The current findings, she said, add "pieces to the puzzle" by estimating how likely a person is to have a false-positive result if he or she has repeat screening tests over time.
For the study, Croswell and her colleagues at the National Institutes of Health (NIH) followed nearly 3,200 smokers and former smokers who were randomly assigned to undergo either a chest X-ray or CT scan to detect potentially cancerous abnormalities. If the first result was normal, participants had another test one year later.
Overall, the study found, the chances of having a false-positive result -- a suspicious lesion that turned out not to be cancer -- were 21 percent after one CT scan, and 33 percent after two.
With chest X-rays, there was a 9 percent chance of a false-positive after one test, and a 15 percent chance after two, the researchers report in the Annals of Internal Medicine.
The problem with false-positives is that they can lead to needless follow-up procedures, as well as stress and anxiety for patients and their families.
That follow-up may include invasive tests, which carry some risks. More often, false-positive become apparent when patients have a follow-up CT scan or chest X-ray anywhere from a few months to a year later.
Those extra imaging tests are a concern, according to Croswell, because of the added radiation exposure. The CT scans are known as "low-dose" CT, but a single scan still carries a much higher radiation dose than a single chest X-ray, Croswell noted.
It is not yet known, she said, what the long-term risks of radiation exposure from repeated lung cancer screening might be.
In this study, 7 percent of participants with a false-positive CT result had an invasive follow-up procedure; most commonly, that meant a bronchoscopy, where a thin, camera-bearing tube is passed through the nose or mouth and threaded into the lungs' airways.
But some patients had more-invasive procedures, such as a lung or lymph node biopsy. Eight ended up having major surgery for what turned out to be benign conditions.

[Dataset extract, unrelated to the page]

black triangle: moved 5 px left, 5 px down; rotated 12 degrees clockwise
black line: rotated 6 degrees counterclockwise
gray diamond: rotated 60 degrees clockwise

Of study participants with a false-positive chest X-ray, 4 percent went on to have an invasive procedure.
The findings come from the pilot phase of an ongoing NIH clinical trial looking at whether CT or chest X-ray screening cuts death rates among people at increased risk of lung cancer. The trial, which began in 2002, ultimately enrolled more than 53,000 current and former smokers, and the results could become available in the next couple years, Croswell said.
Despite the current lack of proof that screening prevents deaths, certain hospitals and advocacy groups have been promoting CT scans, which cost anywhere from $300 to $1,000 per test, for lung cancer screening.
Both chest X-rays and spiral CT scans can detect small tumors in the lungs; the CT scans, which generate three-dimensional images of the lungs, are especially sensitive -- detecting growths that are well below 1 centimeter in size. However, such abnormalities are frequently not cancer.
"Most professional medical societies do not recommend this (lung cancer screening) right now," Croswell said, "and the reason is because we don't know if it works."
For smokers and former smokers who are nonetheless interested in lung cancer screening, Croswell said that they should be aware that there are "important downsides." She suggested that they talk with their doctors about all the potential benefits and risks before making a decision.
However, Croswell pointed out, the most important thing a smoker can do about his or her lung cancer risk is to quit.